– Кинорежиссер от Бога – Миша Богин – дорман, то есть в приличном доме швейцар. Другой творческий работник – в кабаке вышибала. Оперный певец – в синагоге поет. Знаменитая эстрадная певица – в кабаке захудалом (там их несколько, наших знаменитых певиц). Диктор – доктор – нелегально массирует. Ну, это диктор радио. Диктор же телевидения – легальный у нас массажист (было телевидение, теперь теловидение). Доктор наук – студент. Саксофонист – пошел в монахи. Физик-лирик – грузит кошерное мясо. Лирик-физик – тоже физический труд – таскает подносы в столовке. Писатель по соседству – подсобник, то есть моет посуду, а вот в Москве даже за собой не мыл. Другой – на пособии. Третий – таксист. Четвертый – пешком рысист. Пятый – русист. Кто поспособней – пишет порно. Кто удачно вышел замуж, кто в публицистах – в своем семейном кругу утирает слезы родной газеткой, а кто на ювелира пошел…
– С ножом?
– Нет, учиться. Кто-то просто учится – абы чему. Следующий – тоже студент. А за ним – вообще школьник – хочет начать все сначала. А кто-то хочет, напротив, начать все с конца и пенсию получить (здесь ее дают и дня не работавшим). Поэт… Ну, поэты всегда были выше забот меркантильных… Помнишь, да нет, я не успел тебе это сказать:
Нерупов
– А вот меня отпустили не брав, – говорит прозаик Нерудов, взявший себе имя Падло в честь тоже никакого Неруды – Пабло (он слегка спутал его имя). Настоящий Неруда был чех и погиб как герой, а Пабло не только не погиб в борьбе с фашизмом, а еще и зад его тогдашнему союзнику вылизывал, прямо из Чили доставал языком до Москвы, а уж когда приезжал – и подумать страшно – что им вытворял. Но они были почти из одного места – Пабло Неруда – из Чили, а Падло Нерудов – из Чилика. Именно к ним в Чилик, затерянный где-то под Алма-Атой, тоже черт знает где примостившейся, любил наезжать из Англии сэр Макмиллан – большой гурман в смысле выпить, обожавший «Чиликское крепленое» (подозревают, что он им мыл ноги), и вообще большой друг Советского Союза – именно его правительство вместе с американцами выдали Сталину два миллиона русских после войны. И что уж с ними усатый сделал, думаю, объяснять не надо. Нерудов как раз приехал сюда написать об этой трагедии, но его опередили. Какой-то лорд уже написал и крикнул вместо всех русских, будто всех русских свалила ангина.

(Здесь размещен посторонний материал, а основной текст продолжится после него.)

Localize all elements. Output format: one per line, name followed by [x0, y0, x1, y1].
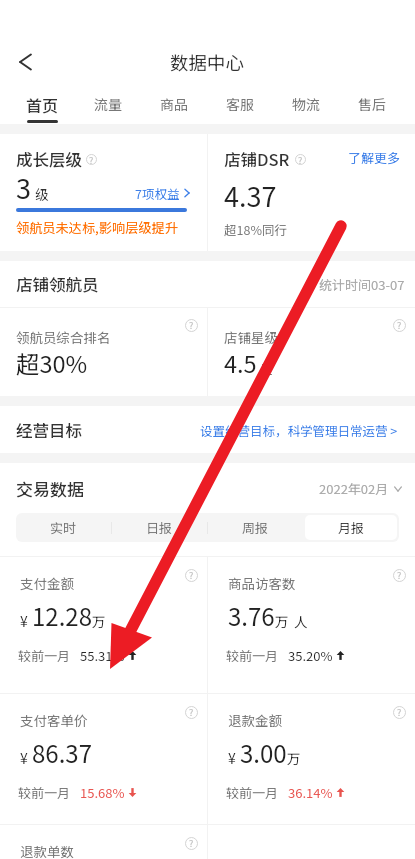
staticText: 支付客单价: [20, 710, 88, 730]
button[interactable]: 2022年02月: [319, 479, 403, 498]
staticText: ?: [189, 706, 194, 719]
staticText: 商品: [160, 94, 188, 114]
staticText: 实时: [50, 518, 77, 537]
staticText: 客服: [226, 94, 254, 114]
button[interactable]: ?: [208, 694, 415, 824]
button[interactable]: ?: [0, 694, 207, 824]
staticText: 3.00: [240, 735, 287, 770]
button[interactable]: ?: [208, 557, 415, 693]
button[interactable]: 物流: [273, 88, 339, 124]
staticText: 星: [260, 359, 273, 377]
staticText: 设置经营目标，科学管理日常运营 >: [200, 421, 398, 439]
staticText: 店铺领航员: [16, 272, 99, 296]
staticText: ?: [397, 319, 402, 332]
staticText: ?: [397, 569, 402, 582]
button[interactable]: ?: [0, 308, 207, 396]
staticText: 支付金额: [20, 573, 74, 593]
staticText: 3.76: [228, 598, 275, 633]
staticText: 领航员综合排名: [16, 327, 111, 347]
staticText: 商品访客数: [228, 573, 296, 593]
staticText: 统计时间03-07: [319, 275, 405, 294]
staticText: 交易数据: [16, 476, 84, 501]
staticText: 2022年02月: [319, 479, 389, 498]
staticText: 较前一月: [18, 646, 71, 665]
staticText: ?: [189, 837, 194, 850]
staticText: ?: [397, 706, 402, 719]
staticText: 首页: [26, 93, 59, 116]
button[interactable]: 成长层级: [0, 134, 207, 251]
button[interactable]: ?: [0, 557, 207, 693]
staticText: 7项权益: [135, 184, 180, 202]
button[interactable]: 经营目标: [0, 406, 415, 453]
staticText: 较前一月: [226, 646, 279, 665]
staticText: 退款单数: [20, 841, 74, 859]
staticText: ?: [89, 154, 94, 165]
button[interactable]: 周报: [209, 515, 301, 540]
staticText: 经营目标: [16, 418, 82, 442]
staticText: ?: [189, 569, 194, 582]
staticText: 万: [275, 611, 289, 631]
staticText: 4.5: [224, 346, 257, 380]
staticText: 36.14%: [288, 783, 333, 802]
staticText: ¥: [228, 748, 236, 768]
staticText: 成长层级: [16, 147, 82, 171]
staticText: 店铺星级: [224, 327, 278, 347]
staticText: 物流: [292, 94, 320, 114]
button[interactable]: ?: [208, 308, 415, 396]
staticText: 人: [294, 611, 308, 631]
staticText: 4.37: [224, 176, 277, 215]
staticText: 了解更多: [348, 148, 401, 167]
staticText: 级: [35, 184, 49, 204]
staticText: 周报: [242, 518, 269, 537]
staticText: 万: [287, 748, 301, 768]
staticText: 店铺DSR: [224, 147, 290, 171]
staticText: 15.68%: [80, 783, 125, 802]
staticText: 55.31%: [80, 646, 125, 665]
staticText: 较前一月: [18, 783, 71, 802]
staticText: ¥: [20, 611, 28, 631]
staticText: 较前一月: [226, 783, 279, 802]
staticText: 领航员未达标,影响层级提升: [16, 218, 178, 237]
staticText: ¥: [20, 748, 28, 768]
staticText: 退款金额: [228, 710, 282, 730]
staticText: 流量: [94, 94, 122, 114]
staticText: 超18%同行: [224, 220, 287, 238]
staticText: 日报: [146, 518, 173, 537]
staticText: ?: [189, 319, 194, 332]
button[interactable]: 流量: [75, 88, 141, 124]
staticText: 数据中心: [170, 49, 245, 76]
button[interactable]: ?: [0, 825, 207, 859]
staticText: 超30%: [16, 346, 88, 380]
button[interactable]: 日报: [113, 515, 205, 540]
staticText: 12.28: [32, 598, 92, 633]
button[interactable]: 客服: [207, 88, 273, 124]
staticText: 售后: [358, 94, 386, 114]
staticText: 万: [92, 611, 106, 631]
button[interactable]: 售后: [339, 88, 405, 124]
button[interactable]: 月报: [305, 515, 397, 540]
staticText: 3: [16, 168, 31, 207]
staticText: ?: [298, 154, 303, 165]
button[interactable]: Back: [0, 38, 48, 86]
staticText: 86.37: [32, 735, 92, 770]
button[interactable]: 实时: [18, 515, 109, 540]
button[interactable]: 商品: [141, 88, 207, 124]
button[interactable]: 首页: [10, 88, 75, 124]
staticText: 月报: [338, 518, 365, 537]
button[interactable]: 店铺DSR: [208, 134, 415, 251]
staticText: 35.20%: [288, 646, 333, 665]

– А какая все же главная причина, что ты уехал? – спрашивает Бах. – Вот у нас, например, не считая того, что нас просто турнули, необычайно развито любопытство. Может, ты чахнул, как Чехов?

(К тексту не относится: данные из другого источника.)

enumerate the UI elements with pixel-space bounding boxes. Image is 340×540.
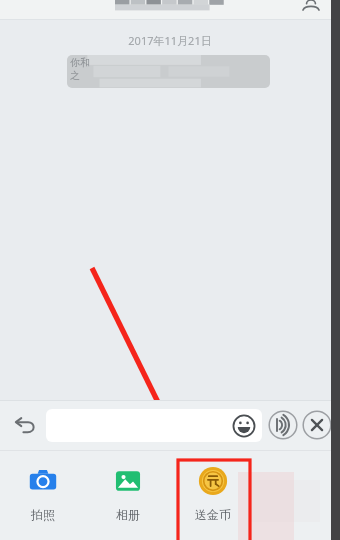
staticText: 你和 — [70, 56, 90, 69]
button[interactable]: Emoji — [46, 409, 262, 442]
staticText: 相册 — [116, 507, 140, 522]
button[interactable]: 你和 — [67, 55, 270, 88]
button[interactable]: Contact info — [300, 0, 322, 14]
button[interactable]: 拍照 — [0, 450, 85, 522]
staticText: 2017年11月21日 — [128, 33, 212, 48]
button[interactable]: Undo — [8, 408, 42, 442]
button[interactable]: Voice message — [268, 410, 298, 440]
button[interactable]: Close — [302, 410, 332, 440]
staticText: 之 — [70, 69, 80, 82]
button[interactable]: Emoji — [232, 414, 256, 438]
button[interactable]: 相册 — [85, 450, 170, 522]
staticText: 送金币 — [195, 507, 231, 522]
staticText: 拍照 — [31, 507, 55, 522]
button[interactable]: 送金币 — [170, 450, 255, 522]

– Чихал я на них, а не чахнул, – отвечает Нерудов, – просто мои темы эмигрировали раньше меня, видимо, я родился вольным художником, но в силу сложившихся обстоятельств был вынужден задержаться в своей детской люльке, рискуя в ней остаться и до глубокой старости, но судьбе было угодно, чтобы я все же выполнил свой священный долг… Каждый день я занимаюсь чистописанием, плавно переходящим в священнодействие, готовя шедевр, который ожидает Россия: к тому времени, когда она будет свободной, будет готова и моя книга. Настоящие вещи должны писаться не торопясь. Так что у России еще есть время освободиться.
– Литература – хобби, раз денег не приносит, – соглашается Бах.
Мне же почему-то послышалось –
– Я думал, что это увлечение писателей и еще художников и никого больше – ан нет, – говорит Даня, – работая истопником в одном из филиалов одного из многих американских издательств, я особенно это почувствовал – чтобы избавить ридеров (то есть издательских чтецов) от необходимости перечитывать рукописные тонны, их попросту жгут… В отличие от нас, ко всему привыкших, здешние авторы пускают себе пулю в лоб, когда не находят издателя. А как его найти, если жгут не читая? Так поступил, например, некий Д.К. Тул. Правда, лет через двенадцать после его смерти его книгу «Федерация тупиц» все же наградили Пулитцеровской премией.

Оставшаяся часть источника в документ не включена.